Tandis que le recyclage figure parmi les 34 plans de reconquête de l'industrie française, un nouveau ministère s'est invité aux débats des 12èmes Assises bisannuelles des déchets organisées à Nantes début octobre, celui du Redressement Productif. Le ministère de l'Ecologie n'est donc plus seul représentant gouvernemental en lice dans la gestion opérationnelle des déchets en France. La filière intéresse au regard de son potentiel d'emplois non délocalisables et de reconversion d'activités.
Renforcer les filières pour soutenir l'innovation
"Si cette filière a vocation à devenir une filière d'excellence... Quelle tactique adopter ?", s'est interrogé Marc Dufau, chargé de mission économie circulaire au sein de la Direction générale de la compétitivité, de l'industrie et des services (DGCIS). La réglementation peut être incitative pour soutenir les activités de recyclage mais elle a ses limites : "Dans la construction navale, qui est une des treize industries soutenue par un Contrat de filière stratégique (CFS), nous avons décidé de ne pas imposer de seuil d'incorporation de matières premières de recyclage (1) . Car parmi les utilisateurs potentiels, il y a une constellation d'entreprises dont certaines en difficulté", explique-t-il.

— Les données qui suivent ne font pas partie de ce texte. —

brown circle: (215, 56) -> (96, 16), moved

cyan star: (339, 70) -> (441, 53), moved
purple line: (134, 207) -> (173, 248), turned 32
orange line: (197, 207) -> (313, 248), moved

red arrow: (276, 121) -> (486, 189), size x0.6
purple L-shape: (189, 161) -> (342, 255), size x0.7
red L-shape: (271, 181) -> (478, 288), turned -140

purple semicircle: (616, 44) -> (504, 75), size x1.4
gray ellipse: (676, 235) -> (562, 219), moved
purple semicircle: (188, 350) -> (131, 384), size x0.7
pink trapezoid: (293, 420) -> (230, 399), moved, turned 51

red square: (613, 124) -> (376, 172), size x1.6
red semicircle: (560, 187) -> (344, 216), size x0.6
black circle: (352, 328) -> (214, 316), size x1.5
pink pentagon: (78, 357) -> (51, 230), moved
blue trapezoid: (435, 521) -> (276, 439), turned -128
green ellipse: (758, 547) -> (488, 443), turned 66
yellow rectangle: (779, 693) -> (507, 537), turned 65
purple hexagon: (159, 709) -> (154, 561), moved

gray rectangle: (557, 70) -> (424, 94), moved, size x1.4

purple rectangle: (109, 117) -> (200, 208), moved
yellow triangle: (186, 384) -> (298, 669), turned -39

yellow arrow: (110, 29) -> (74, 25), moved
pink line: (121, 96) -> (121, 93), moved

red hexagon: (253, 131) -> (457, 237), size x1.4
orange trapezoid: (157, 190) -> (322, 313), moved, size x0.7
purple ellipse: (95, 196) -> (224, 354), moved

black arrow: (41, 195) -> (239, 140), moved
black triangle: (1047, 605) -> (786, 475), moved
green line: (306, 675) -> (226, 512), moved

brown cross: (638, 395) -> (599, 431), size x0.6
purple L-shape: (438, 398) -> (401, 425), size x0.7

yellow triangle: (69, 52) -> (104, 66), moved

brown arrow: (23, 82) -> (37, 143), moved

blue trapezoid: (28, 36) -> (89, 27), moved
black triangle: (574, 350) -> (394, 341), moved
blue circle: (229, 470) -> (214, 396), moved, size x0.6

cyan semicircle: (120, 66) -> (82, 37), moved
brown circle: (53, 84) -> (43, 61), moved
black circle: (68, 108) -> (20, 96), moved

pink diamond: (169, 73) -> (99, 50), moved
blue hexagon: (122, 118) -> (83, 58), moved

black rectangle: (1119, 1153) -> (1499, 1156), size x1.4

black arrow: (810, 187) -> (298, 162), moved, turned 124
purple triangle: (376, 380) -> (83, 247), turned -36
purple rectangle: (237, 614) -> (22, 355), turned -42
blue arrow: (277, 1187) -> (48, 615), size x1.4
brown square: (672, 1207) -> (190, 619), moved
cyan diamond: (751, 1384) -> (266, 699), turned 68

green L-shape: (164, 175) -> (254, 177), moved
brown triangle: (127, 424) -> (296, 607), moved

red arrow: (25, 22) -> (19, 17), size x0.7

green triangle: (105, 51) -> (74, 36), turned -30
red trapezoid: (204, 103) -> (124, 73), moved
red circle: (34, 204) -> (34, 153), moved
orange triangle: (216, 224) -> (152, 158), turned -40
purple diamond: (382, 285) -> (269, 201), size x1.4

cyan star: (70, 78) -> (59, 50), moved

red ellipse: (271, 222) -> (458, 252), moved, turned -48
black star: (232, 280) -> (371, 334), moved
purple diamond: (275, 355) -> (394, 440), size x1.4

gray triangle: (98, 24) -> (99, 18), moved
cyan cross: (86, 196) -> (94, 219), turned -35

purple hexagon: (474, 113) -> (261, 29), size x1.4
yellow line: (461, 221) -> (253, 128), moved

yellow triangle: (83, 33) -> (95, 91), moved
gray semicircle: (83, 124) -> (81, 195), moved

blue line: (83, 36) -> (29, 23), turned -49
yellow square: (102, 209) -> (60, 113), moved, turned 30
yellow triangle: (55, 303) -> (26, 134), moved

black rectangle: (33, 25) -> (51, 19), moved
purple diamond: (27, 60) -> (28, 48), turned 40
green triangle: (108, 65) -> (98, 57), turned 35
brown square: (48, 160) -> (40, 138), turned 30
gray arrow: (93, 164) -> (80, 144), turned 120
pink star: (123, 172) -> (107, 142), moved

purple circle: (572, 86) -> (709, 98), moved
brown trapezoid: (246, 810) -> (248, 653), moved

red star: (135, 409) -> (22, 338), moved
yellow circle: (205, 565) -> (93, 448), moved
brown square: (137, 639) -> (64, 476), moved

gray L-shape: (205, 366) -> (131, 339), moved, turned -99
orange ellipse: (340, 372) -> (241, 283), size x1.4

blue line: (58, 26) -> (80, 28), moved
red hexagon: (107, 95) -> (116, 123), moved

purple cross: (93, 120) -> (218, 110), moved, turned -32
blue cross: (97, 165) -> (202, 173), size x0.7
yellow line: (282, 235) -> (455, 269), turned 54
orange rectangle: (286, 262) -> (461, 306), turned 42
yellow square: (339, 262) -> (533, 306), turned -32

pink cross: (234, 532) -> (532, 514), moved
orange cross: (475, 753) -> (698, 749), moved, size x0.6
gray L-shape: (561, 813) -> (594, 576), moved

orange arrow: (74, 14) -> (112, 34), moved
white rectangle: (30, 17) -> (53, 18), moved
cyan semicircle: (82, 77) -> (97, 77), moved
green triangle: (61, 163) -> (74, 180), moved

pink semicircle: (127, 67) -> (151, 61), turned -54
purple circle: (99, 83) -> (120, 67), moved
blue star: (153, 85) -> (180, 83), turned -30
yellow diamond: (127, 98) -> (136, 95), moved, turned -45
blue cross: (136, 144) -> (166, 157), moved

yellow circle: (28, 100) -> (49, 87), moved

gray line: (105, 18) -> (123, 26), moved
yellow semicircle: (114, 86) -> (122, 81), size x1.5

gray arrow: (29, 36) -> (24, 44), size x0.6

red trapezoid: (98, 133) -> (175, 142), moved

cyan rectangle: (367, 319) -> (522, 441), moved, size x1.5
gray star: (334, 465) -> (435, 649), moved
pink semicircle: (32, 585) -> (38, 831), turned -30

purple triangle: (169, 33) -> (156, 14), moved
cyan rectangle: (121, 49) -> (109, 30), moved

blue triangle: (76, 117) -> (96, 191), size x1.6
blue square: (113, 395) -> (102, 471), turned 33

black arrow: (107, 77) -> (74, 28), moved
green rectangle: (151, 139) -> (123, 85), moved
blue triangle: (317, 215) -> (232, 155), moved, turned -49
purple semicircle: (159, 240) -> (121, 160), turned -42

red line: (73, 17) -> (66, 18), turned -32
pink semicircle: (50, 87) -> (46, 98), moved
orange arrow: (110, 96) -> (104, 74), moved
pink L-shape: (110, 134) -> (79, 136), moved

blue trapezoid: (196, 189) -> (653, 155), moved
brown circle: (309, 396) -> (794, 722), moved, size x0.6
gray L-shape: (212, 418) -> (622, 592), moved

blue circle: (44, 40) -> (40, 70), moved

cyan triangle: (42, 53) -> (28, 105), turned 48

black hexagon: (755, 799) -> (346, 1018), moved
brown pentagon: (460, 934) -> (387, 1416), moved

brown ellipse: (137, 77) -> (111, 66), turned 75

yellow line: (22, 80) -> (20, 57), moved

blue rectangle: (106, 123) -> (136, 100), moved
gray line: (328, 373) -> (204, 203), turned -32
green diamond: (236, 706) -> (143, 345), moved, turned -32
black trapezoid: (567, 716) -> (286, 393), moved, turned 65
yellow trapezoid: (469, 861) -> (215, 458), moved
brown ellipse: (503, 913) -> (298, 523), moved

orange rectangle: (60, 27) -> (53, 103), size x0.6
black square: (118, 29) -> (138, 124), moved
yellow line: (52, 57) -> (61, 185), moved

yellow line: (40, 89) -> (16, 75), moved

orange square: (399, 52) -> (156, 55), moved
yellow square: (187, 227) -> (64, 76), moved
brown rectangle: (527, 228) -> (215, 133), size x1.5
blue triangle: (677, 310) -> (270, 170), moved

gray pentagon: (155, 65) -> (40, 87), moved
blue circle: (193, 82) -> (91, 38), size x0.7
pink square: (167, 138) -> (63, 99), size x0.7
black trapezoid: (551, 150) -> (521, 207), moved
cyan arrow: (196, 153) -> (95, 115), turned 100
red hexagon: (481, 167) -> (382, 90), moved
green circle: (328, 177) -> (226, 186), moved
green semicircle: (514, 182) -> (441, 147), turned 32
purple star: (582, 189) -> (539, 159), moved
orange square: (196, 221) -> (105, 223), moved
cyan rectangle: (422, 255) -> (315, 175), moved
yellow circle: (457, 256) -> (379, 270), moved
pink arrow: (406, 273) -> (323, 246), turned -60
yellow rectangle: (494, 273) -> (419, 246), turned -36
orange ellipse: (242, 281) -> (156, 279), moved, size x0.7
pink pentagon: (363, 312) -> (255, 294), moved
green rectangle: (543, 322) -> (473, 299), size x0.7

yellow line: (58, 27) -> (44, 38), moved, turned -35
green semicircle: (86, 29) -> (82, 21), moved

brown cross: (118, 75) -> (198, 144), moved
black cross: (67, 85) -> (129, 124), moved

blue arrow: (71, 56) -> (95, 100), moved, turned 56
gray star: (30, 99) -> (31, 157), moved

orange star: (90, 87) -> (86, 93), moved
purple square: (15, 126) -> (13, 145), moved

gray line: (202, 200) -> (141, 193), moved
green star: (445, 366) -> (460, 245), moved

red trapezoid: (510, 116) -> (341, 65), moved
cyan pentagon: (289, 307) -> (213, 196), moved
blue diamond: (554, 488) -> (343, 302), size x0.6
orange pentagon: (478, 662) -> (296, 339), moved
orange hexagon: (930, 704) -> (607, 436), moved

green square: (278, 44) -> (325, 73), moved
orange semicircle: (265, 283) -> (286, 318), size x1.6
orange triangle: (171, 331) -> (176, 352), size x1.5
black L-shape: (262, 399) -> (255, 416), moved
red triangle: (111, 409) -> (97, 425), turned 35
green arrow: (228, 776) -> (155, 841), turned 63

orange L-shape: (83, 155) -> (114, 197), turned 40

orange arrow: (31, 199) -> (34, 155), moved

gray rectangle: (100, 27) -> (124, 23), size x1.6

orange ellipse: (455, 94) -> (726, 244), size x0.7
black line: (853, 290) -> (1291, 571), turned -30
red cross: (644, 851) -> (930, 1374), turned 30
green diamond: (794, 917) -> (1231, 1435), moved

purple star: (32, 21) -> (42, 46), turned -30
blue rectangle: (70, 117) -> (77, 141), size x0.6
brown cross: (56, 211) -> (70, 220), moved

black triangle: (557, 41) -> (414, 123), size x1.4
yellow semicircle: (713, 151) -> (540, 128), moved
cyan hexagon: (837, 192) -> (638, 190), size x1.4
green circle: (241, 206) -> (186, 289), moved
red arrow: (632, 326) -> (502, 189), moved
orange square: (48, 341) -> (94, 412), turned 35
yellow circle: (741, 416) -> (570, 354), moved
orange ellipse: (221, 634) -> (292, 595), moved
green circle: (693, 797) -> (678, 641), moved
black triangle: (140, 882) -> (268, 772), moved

Obliger à une telle substitution implique en effet de faire évoluer la chaîne de production, et donc une prise de risque pour les industriels (grands groupes et PME) dont le corps de métier ne s'inscrit pas dans la filière déchets. Ce qui implique des partenariats solides entre industriels, exploitants dans le secteur du déchet, fournisseurs de technologies et financiers. Le fonds d'investissement Demeter Partners 3 de 350 millions d'euros, a voté l'an dernier un treizième fond destiné au capital-risque dans le secteur de l'environnement : 2 Mds€/an pour les PME et 200 M€ pour les Cleantech. "Sur les 1.500 entreprises qui nous sollicitent chaque année, de 100 à 150 sont dans le secteur des déchets, précise Grégoire Aladjidi, directeur du fond d'amorçage. Mais les innovations envisagées manquent de perspective des filières et des dynamiques de gisements".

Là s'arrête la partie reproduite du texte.